Exercise data:

________________

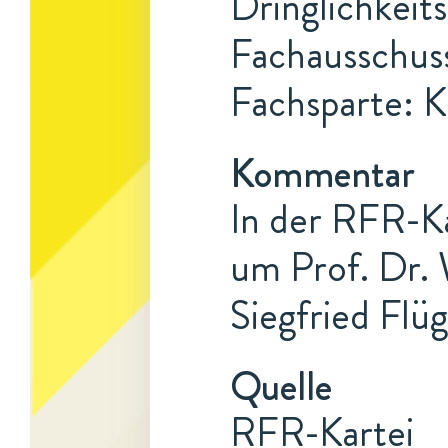
Dringlichkeits
Fachausschuss
Fachsparte: K
Kommentar
In der RFR-Kar
um Prof. Dr. 
Siegfried Flüg
Quelle
RFR-Kartei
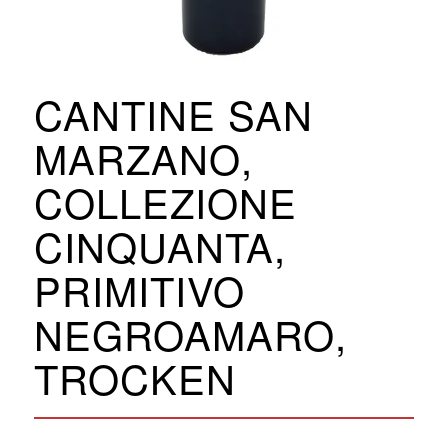
CANTINE SAN
MARZANO,
COLLEZIONE
CINQUANTA,
PRIMITIVO
NEGROAMARO,
TROCKEN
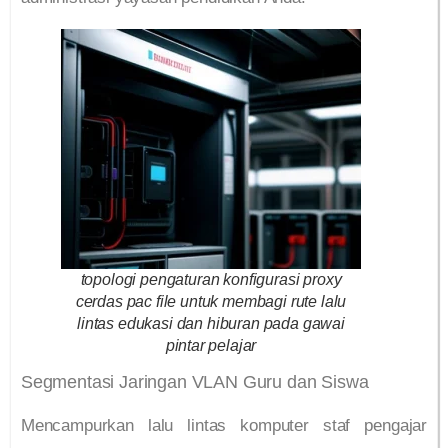
topologi pengaturan konfigurasi proxy
cerdas pac file untuk membagi rute lalu
lintas edukasi dan hiburan pada gawai
pintar pelajar
Segmentasi Jaringan VLAN Guru dan Siswa
Mencampurkan lalu lintas komputer staf pengajar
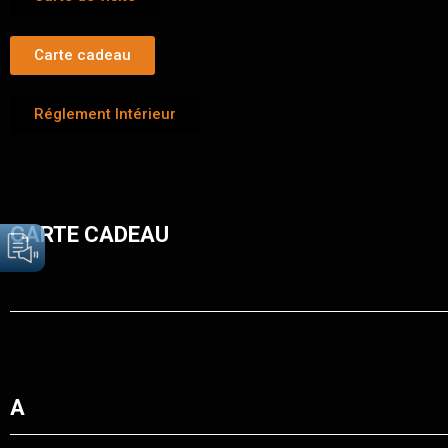
Carte cadeau
Réglement Intérieur
CARTE CADEAU
A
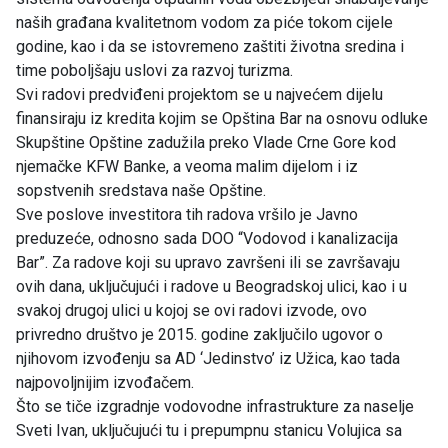
naših građana kvalitetnom vodom za piće tokom cijele
godine, kao i da se istovremeno zaštiti životna sredina i
time poboljšaju uslovi za razvoj turizma.
Svi radovi predviđeni projektom se u najvećem dijelu
finansiraju iz kredita kojim se Opština Bar na osnovu odluke
Skupštine Opštine zadužila preko Vlade Crne Gore kod
njemačke KFW Banke, a veoma malim dijelom i iz
sopstvenih sredstava naše Opštine.
Sve poslove investitora tih radova vršilo je Javno
preduzeće, odnosno sada DOO “Vodovod i kanalizacija
Bar”. Za radove koji su upravo završeni ili se završavaju
ovih dana, uključujući i radove u Beogradskoj ulici, kao i u
svakoj drugoj ulici u kojoj se ovi radovi izvode, ovo
privredno društvo je 2015. godine zaključilo ugovor o
njihovom izvođenju sa AD ‘Jedinstvo’ iz Užica, kao tada
najpovoljnijim izvođačem.
Što se tiče izgradnje vodovodne infrastrukture za naselje
Sveti Ivan, uključujući tu i prepumpnu stanicu Volujica sa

________________

Work to be completed:
Only the lines above from the one with "Segmentasi Jaringan VLAN Guru dan Siswa" to the one with "svakoj drugoj ulici" should be printed, both included and exactly as written; no picture belongs in the copy.

Result:
Segmentasi Jaringan VLAN Guru dan Siswa
Mencampurkan lalu lintas komputer staf pengajar
Carte cadeau
Réglement Intérieur
CARTE CADEAU
A
naših građana kvalitetnom vodom za piće tokom cijele
godine, kao i da se istovremeno zaštiti životna sredina i
time poboljšaju uslovi za razvoj turizma.
Svi radovi predviđeni projektom se u najvećem dijelu
finansiraju iz kredita kojim se Opština Bar na osnovu odluke
Skupštine Opštine zadužila preko Vlade Crne Gore kod
njemačke KFW Banke, a veoma malim dijelom i iz
sopstvenih sredstava naše Opštine.
Sve poslove investitora tih radova vršilo je Javno
preduzeće, odnosno sada DOO “Vodovod i kanalizacija
Bar”. Za radove koji su upravo završeni ili se završavaju
ovih dana, uključujući i radove u Beogradskoj ulici, kao i u
svakoj drugoj ulici u kojoj se ovi radovi izvode, ovo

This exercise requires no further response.